First off, although I'm active duty Army myself, my service in Korea is not nearly as bad as it is in Iraq as it appears in those pictures, although I still had to sleep in conditions like those, (except for the sandstorms).

Second of all, you have to remember that although they all volunteered for service, manyof them volunteered under false expectations due to the recruiters. Recruiters are infamous for providing false information to potential soldiers. In fact, I know three or four NCO's who refuse to wear the Recruiter's Patch on their uniforms because they are so ashamed of the things they did as recruiters. As a recruiter, the Army expects you to meet a certain quota of recruits each month, and not meeting that quota means facing certain consequences. Recruiters resort to just about anything to convince people to join, including all manner of dishonesties. My own recruiter didn't lie to me about anything, but he left a number of things out that I think were very important. After I joined, he told me that he had to get one more recruit in just a few days, and he was offering up prize kind of things if I could refer anyone who ended up joining.

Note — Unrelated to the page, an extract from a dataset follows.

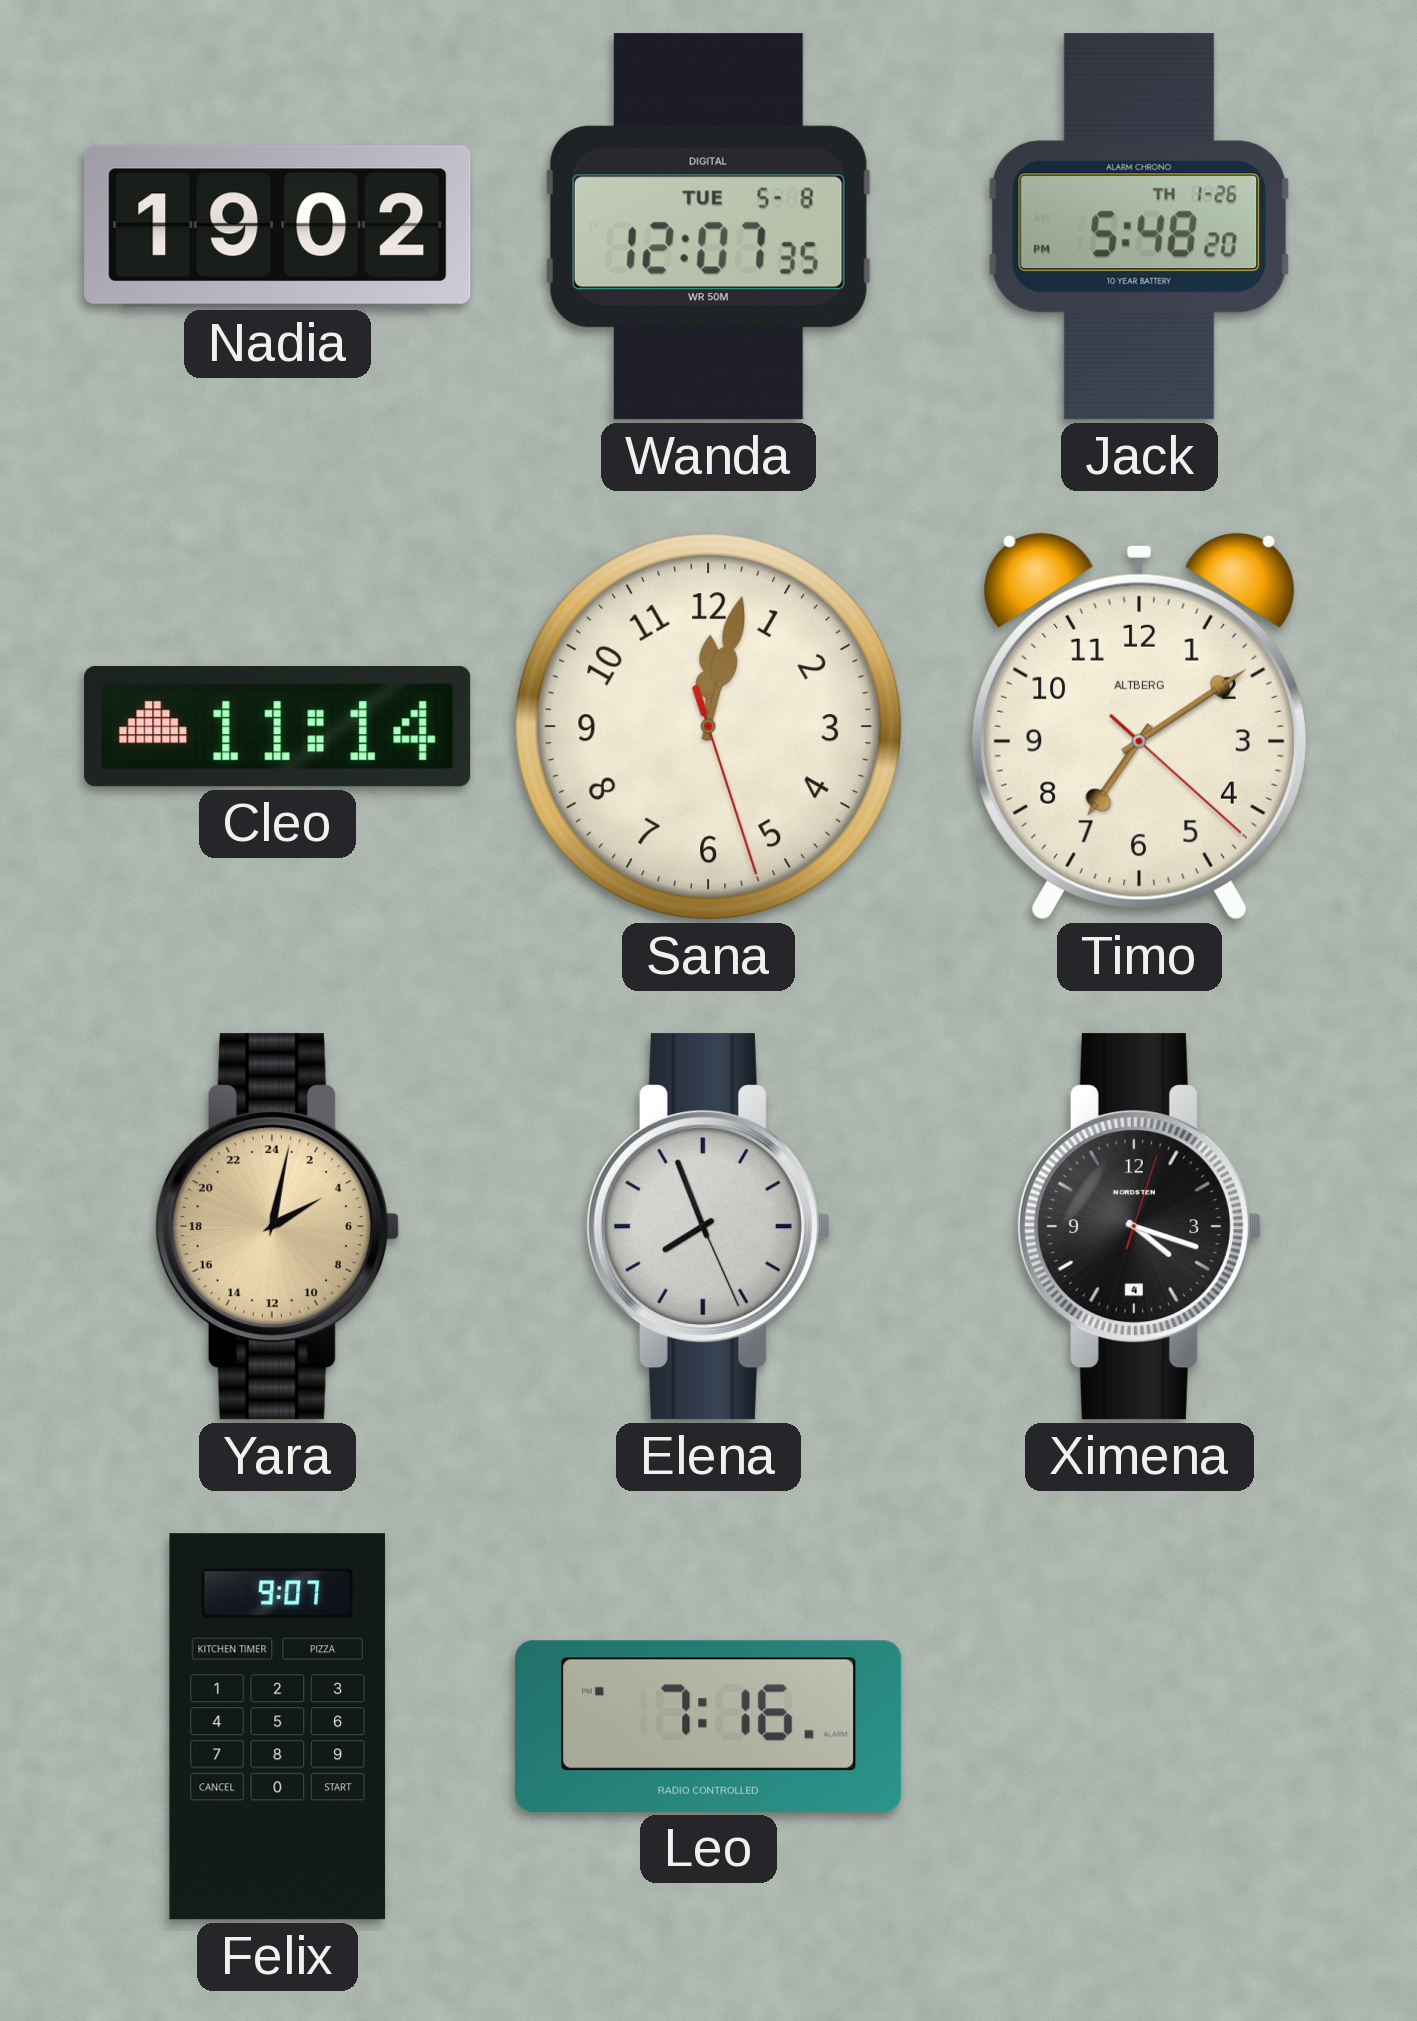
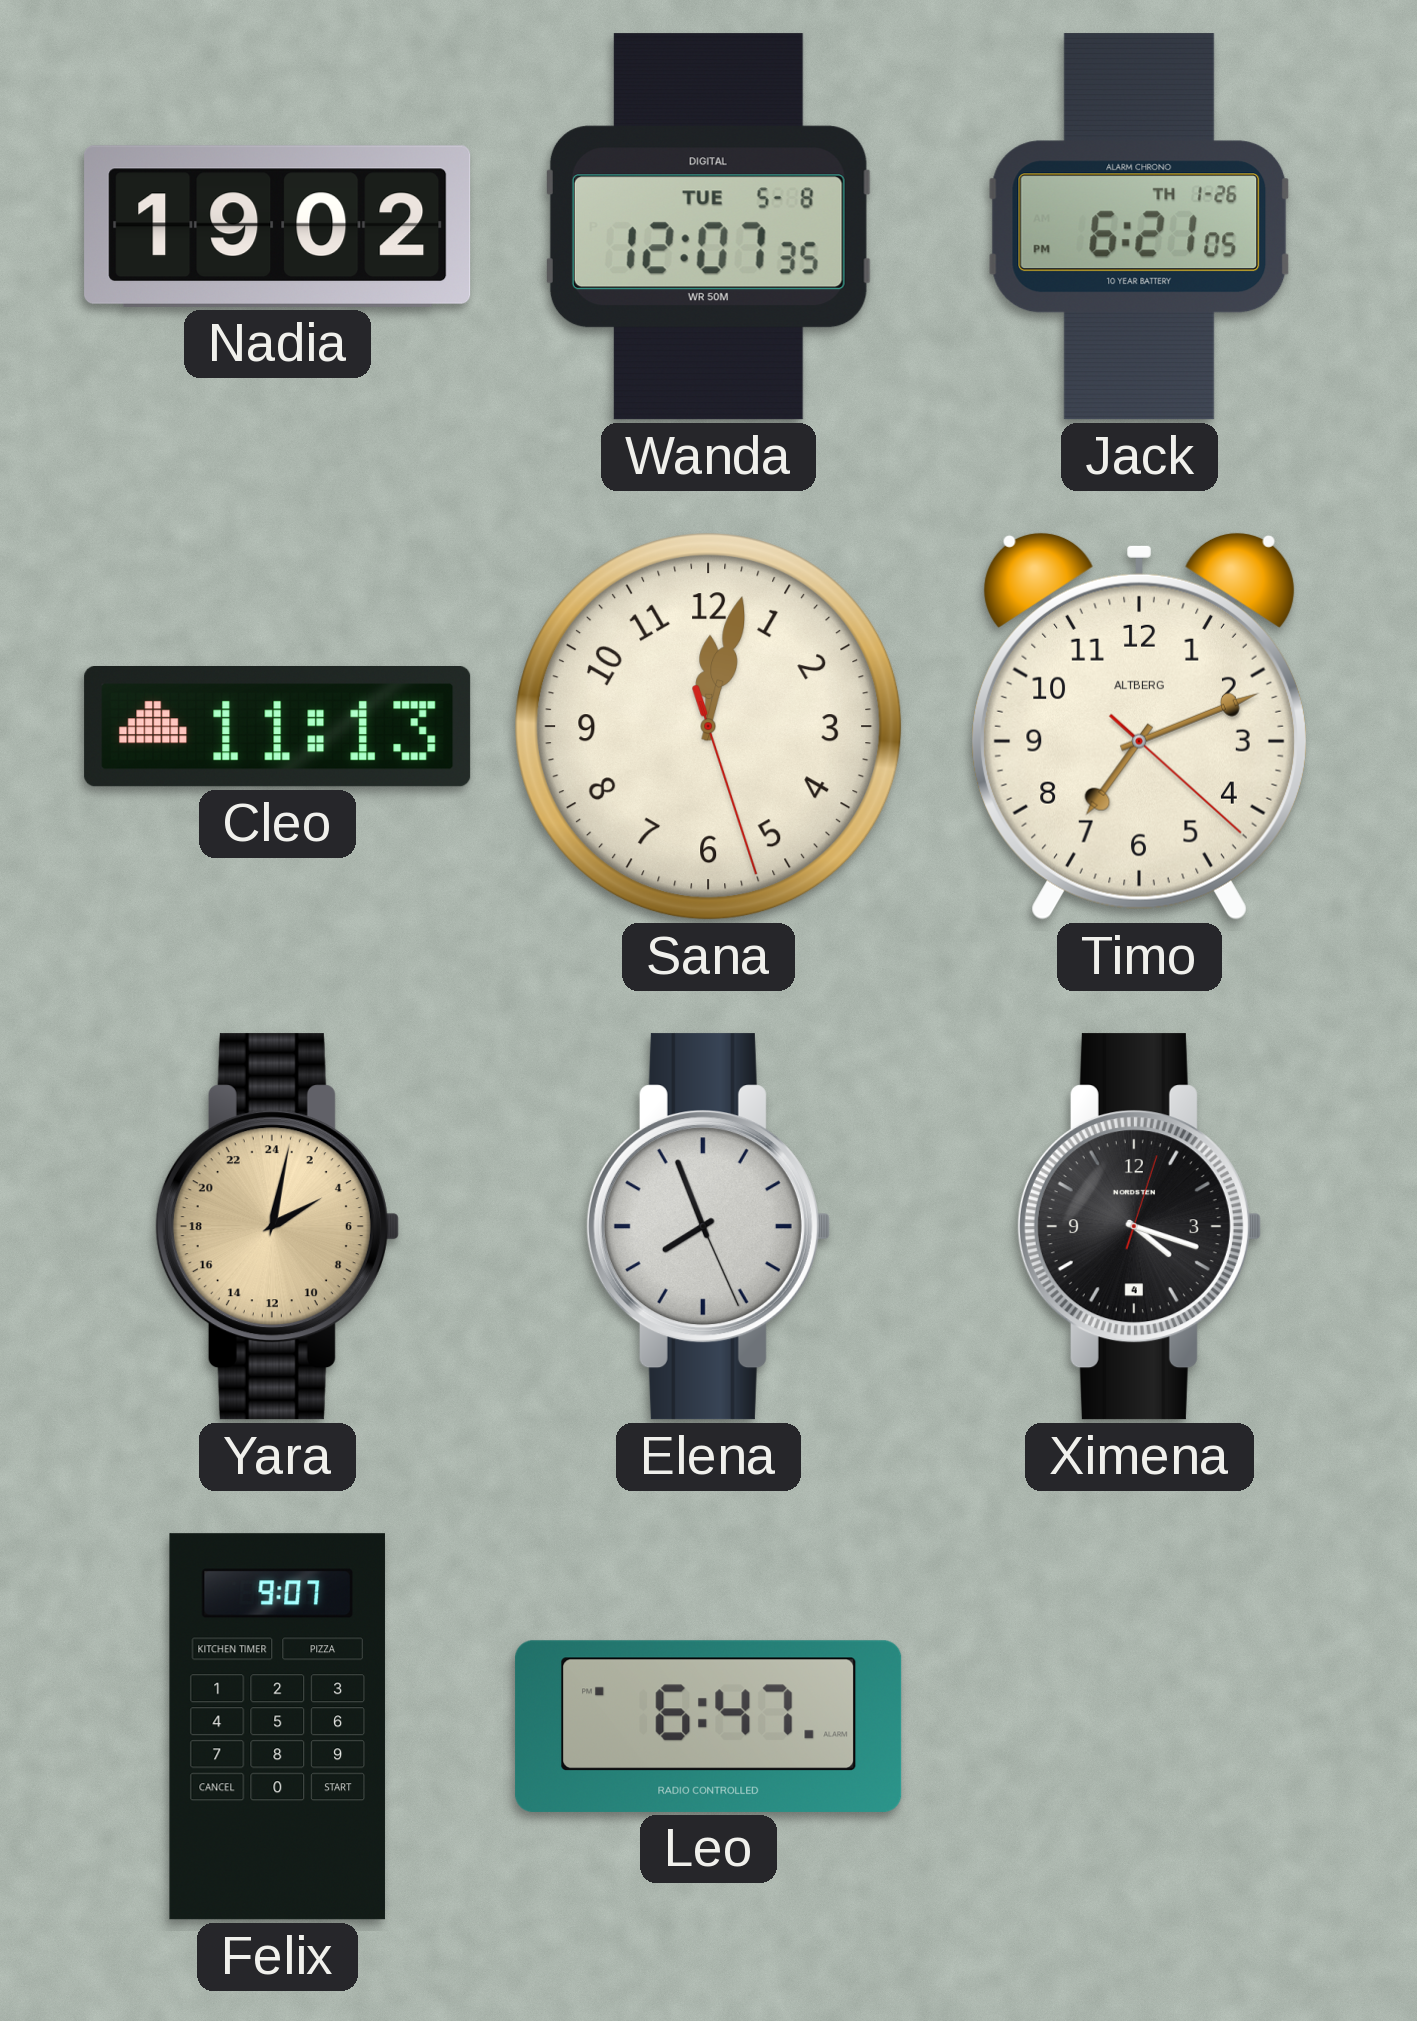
Jack: 5:48 -> 6:21
Cleo: 11:14 -> 11:13
Timo: 7:09 -> 7:11
Leo: 7:16 -> 6:47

My recruiter also tried to get me to be dishonest on my paperwork, (which I may or may not have done, that's none of your business.
) Another soldier I knew was not able to get a high school diploma or GED for some reason, and the recruiter actually paid for one of those fake diplomas you can get, with his own money apparently. Later, the guy wanted to get out of the Army, tattled on his recruiter, who was court-marshalled, and the kid was chaptered out of the Army no harm done. These recruiters will stop at nothing, not even lying, to get people to sign the contract. I've heard countless stories of people saying their recruiter promised them they wouldn't go to Iraq for certain jobs or whatever, which ended up being lies. We soldiers may have volunteered, but many volunteered under false pretenses. Not to mention if you watch the commercials or go to the website, or even just talk to the recruiter, you won't see anything about Iraq. You'll just see soldiers rapelling from helicopters and playing wargames or whatever, all the fun stuff. False advertising if you ask me.

3. And lastly, you can talk all you want about how these soldiers are making voluntary sacrifices to "defend our country". Can I ask you how in the world you call what we are doing in Iraq "defending our country". As a soldier in the United States Army, I think I have somewhat of a better idea than some of you of what soldiers think. And when their laying in those hasty positions or sleeping on the cement or trying their damndest to fall asleep in knee-deep mud, I'm betting they're thinking the same thing I think when I'm doing similar things in Korea: "What the hell are we doing here? How is what we're doing here defending the United States?" I hesitated to speculate what they're thinking, but I think I'm in a fair position to do so.